%%

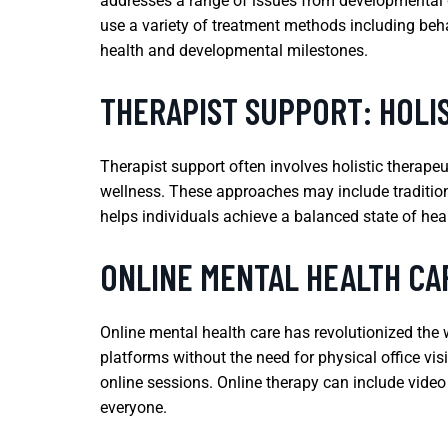
addresses a range of issues from developmental di
use a variety of treatment methods including beh
health and developmental milestones.
THERAPIST SUPPORT: HOLI
Therapist support often involves holistic therape
wellness. These approaches may include traditiona
helps individuals achieve a balanced state of hea
ONLINE MENTAL HEALTH CAR
Online mental health care has revolutionized the w
platforms without the need for physical office visi
online sessions. Online therapy can include video
everyone.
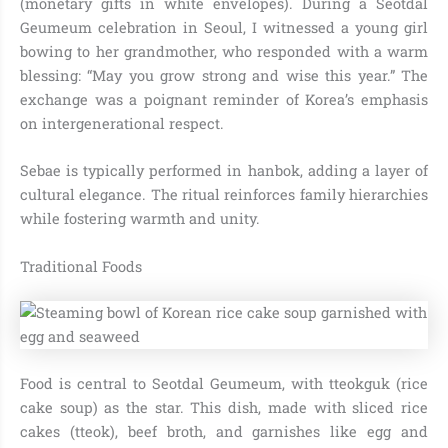
(monetary gifts in white envelopes). During a Seotdal
Geumeum celebration in Seoul, I witnessed a young girl
bowing to her grandmother, who responded with a warm
blessing: “May you grow strong and wise this year.” The
exchange was a poignant reminder of Korea’s emphasis
on intergenerational respect.
Sebae is typically performed in hanbok, adding a layer of
cultural elegance. The ritual reinforces family hierarchies
while fostering warmth and unity.
Traditional Foods
Food is central to Seotdal Geumeum, with tteokguk (rice
cake soup) as the star. This dish, made with sliced rice
cakes (tteok), beef broth, and garnishes like egg and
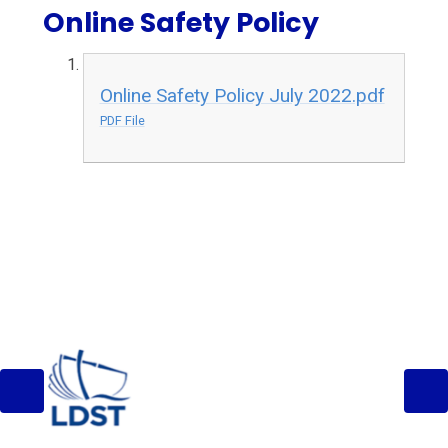
Online Safety Policy
Online Safety Policy July 2022.pdf
PDF File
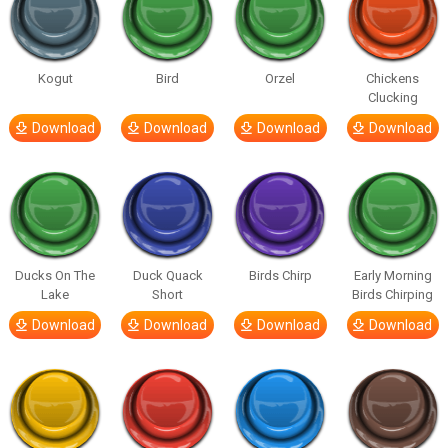
Kogut
Bird
Orzel
Chickens
Clucking
Download
Download
Download
Download
Ducks On The
Duck Quack
Birds Chirp
Early Morning
Lake
Short
Birds Chirping
Download
Download
Download
Download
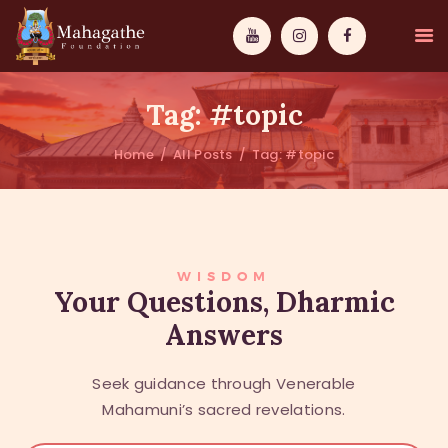
Tag: #topic
Home
All Posts
Tag: #topic
MAHAMUNI
PATHWAYS
WISDOM
WISDOM
Your Questions, Dharmic
Answers
EVENTS
DONATIONS
Seek guidance through Venerable
ABOUT US
Mahamuni’s sacred revelations.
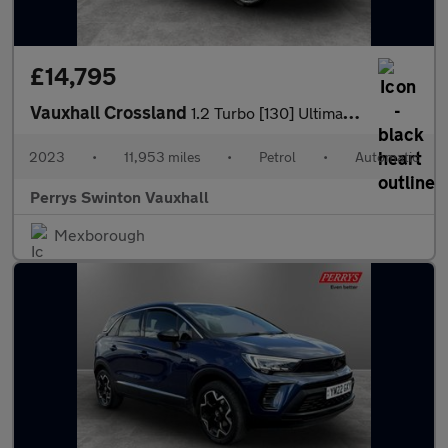
£14,795
Vauxhall Crossland
1.2 Turbo [130] Ultimate 5dr Auto
2023
•
11,953 miles
•
Petrol
•
Automatic
Perrys Swinton Vauxhall
Mexborough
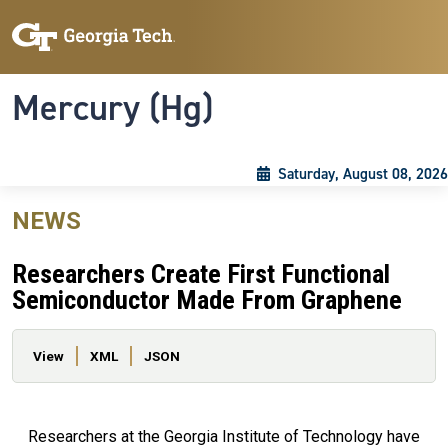
Skip to main content
Skip To Keyboard Navigation
Toggle navigation
Mercury (Hg)
Saturday, August 08, 2026
NEWS
Researchers Create First Functional
Semiconductor Made From Graphene
Primary tabs
View
XML
JSON
Researchers at the Georgia Institute of Technology have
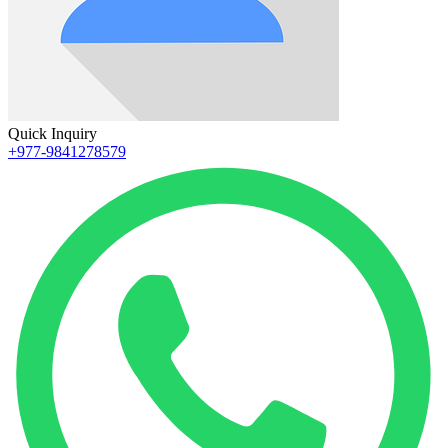
Quick Inquiry
+977-9841278579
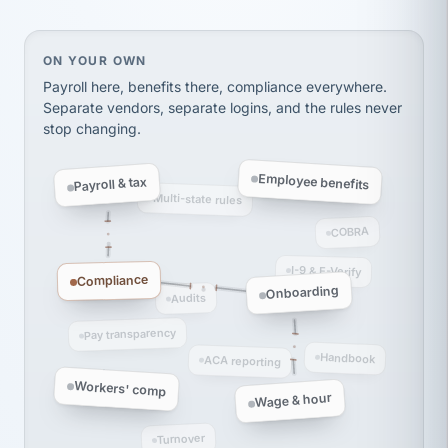
thousands! Don't do business without them.
Ken Brockbank
KB
SHIPPING & LOGISTICS
InXpress
On your own, HR means juggling separate, disconne
ON YOUR OWN
via Alignable
Payroll here, benefits there, compliance everywhere.
Separate vendors, separate logins, and the rules never
stop changing.
Employee benefits
Payroll & tax
Multi-state rules
COBRA
I-9 & E-Verify
Compliance
Onboarding
Audits
Pay transparency
Handbook
ACA reporting
Workers' comp
Wage & hour
Turnover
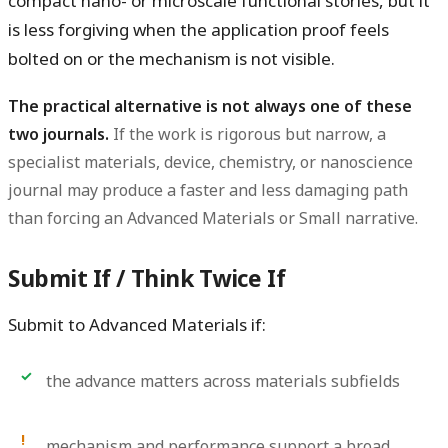
compact nano- or microscale functional stories, but it
is less forgiving when the application proof feels
bolted on or the mechanism is not visible.
The practical alternative is not always one of these
two journals.
If the work is rigorous but narrow, a
specialist materials, device, chemistry, or nanoscience
journal may produce a faster and less damaging path
than forcing an Advanced Materials or Small narrative.
Submit If / Think Twice If
Submit to Advanced Materials if:
the advance matters across materials subfields
mechanism and performance support a broad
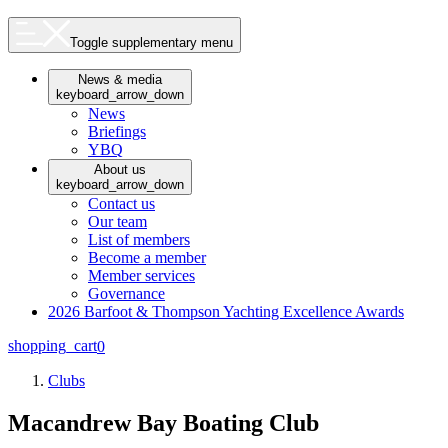
Toggle supplementary menu
News & media
keyboard_arrow_down
News
Briefings
YBQ
About us
keyboard_arrow_down
Contact us
Our team
List of members
Become a member
Member services
Governance
2026 Barfoot & Thompson Yachting Excellence Awards
shopping_cart
0
Clubs
Macandrew Bay Boating Club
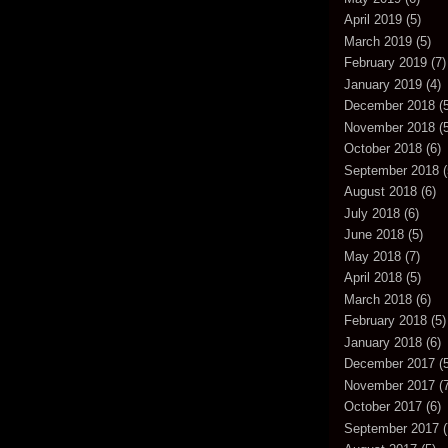
April 2019
(5)
March 2019
(5)
February 2019
(7)
January 2019
(4)
December 2018
(5
November 2018
(5
October 2018
(6)
September 2018
(
August 2018
(6)
July 2018
(6)
June 2018
(5)
May 2018
(7)
April 2018
(5)
March 2018
(6)
February 2018
(5)
January 2018
(6)
December 2017
(5
November 2017
(7
October 2017
(6)
September 2017
(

%%

Set aside the pictures. Then return every line of the material above verbatim.

▸ **ANSWER BOX**:
addresses a range of issues from developmental di
use a variety of treatment methods including beh
health and developmental milestones.
THERAPIST SUPPORT: HOLI
Therapist support often involves holistic therape
wellness. These approaches may include traditiona
helps individuals achieve a balanced state of hea
ONLINE MENTAL HEALTH CAR
Online mental health care has revolutionized the w
platforms without the need for physical office visi
online sessions. Online therapy can include video
everyone.
(monetary gifts in white envelopes). During a Seotdal
Geumeum celebration in Seoul, I witnessed a young girl
bowing to her grandmother, who responded with a warm
blessing: “May you grow strong and wise this year.” The
exchange was a poignant reminder of Korea’s emphasis
on intergenerational respect.
Sebae is typically performed in hanbok, adding a layer of
cultural elegance. The ritual reinforces family hierarchies
while fostering warmth and unity.
Traditional Foods
Food is central to Seotdal Geumeum, with tteokguk (rice
cake soup) as the star. This dish, made with sliced rice
cakes (tteok), beef broth, and garnishes like egg and
Online Safety Policy
Online Safety Policy July 2022.pdf
PDF File
Kogut
Bird
Orzel
Chickens
Clucking
Download
Download
Download
Download
Ducks On The
Duck Quack
Birds Chirp
Early Morning
Lake
Short
Birds Chirping
Download
Download
Download
Download
Tag: #topic
Home
All Posts
Tag: #topic
MAHAMUNI
PATHWAYS
WISDOM
WISDOM
Your Questions, Dharmic
Answers
EVENTS
DONATIONS
Seek guidance through Venerable
ABOUT US
Mahamuni’s sacred revelations.
£14,795
Vauxhall Crossland
1.2 Turbo [130] Ultimate 5dr Auto
2023
•
11,953 miles
•
Petrol
•
Automatic
Perrys Swinton Vauxhall
Mexborough
Skip to main content
Skip To Keyboard Navigation
Toggle navigation
Mercury (Hg)
Saturday, August 08, 2026
NEWS
Researchers Create First Functional
Semiconductor Made From Graphene
Primary tabs
View
XML
JSON
Researchers at the Georgia Institute of Technology have
Quick Inquiry
+977-9841278579
thousands! Don't do business without them.
Ken Brockbank
KB
SHIPPING & LOGISTICS
InXpress
On your own, HR means juggling separate, disconne
ON YOUR OWN
via Alignable
Payroll here, benefits there, compliance everywhere.
Separate vendors, separate logins, and the rules never
stop changing.
Employee benefits
Payroll & tax
Multi-state rules
COBRA
I-9 & E-Verify
Compliance
Onboarding
Audits
Pay transparency
Handbook
ACA reporting
Workers' comp
Wage & hour
Turnover
compact nano- or microscale functional stories, but it
is less forgiving when the application proof feels
bolted on or the mechanism is not visible.
The practical alternative is not always one of these
two journals.
If the work is rigorous but narrow, a
specialist materials, device, chemistry, or nanoscience
journal may produce a faster and less damaging path
than forcing an Advanced Materials or Small narrative.
Submit If / Think Twice If
Submit to Advanced Materials if:
the advance matters across materials subfields
mechanism and performance support a broad
Toggle supplementary menu
News & media
keyboard_arrow_down
News
Briefings
YBQ
About us
keyboard_arrow_down
Contact us
Our team
List of members
Become a member
Member services
Governance
2026 Barfoot & Thompson Yachting Excellence Awards
shopping_cart
0
Clubs
Macandrew Bay Boating Club
April 2019
(5)
March 2019
(5)
February 2019
(7)
January 2019
(4)
December 2018
(5
November 2018
(5
October 2018
(6)
September 2018
(
August 2018
(6)
July 2018
(6)
June 2018
(5)
May 2018
(7)
April 2018
(5)
March 2018
(6)
February 2018
(5)
January 2018
(6)
December 2017
(5
November 2017
(7
October 2017
(6)
September 2017
(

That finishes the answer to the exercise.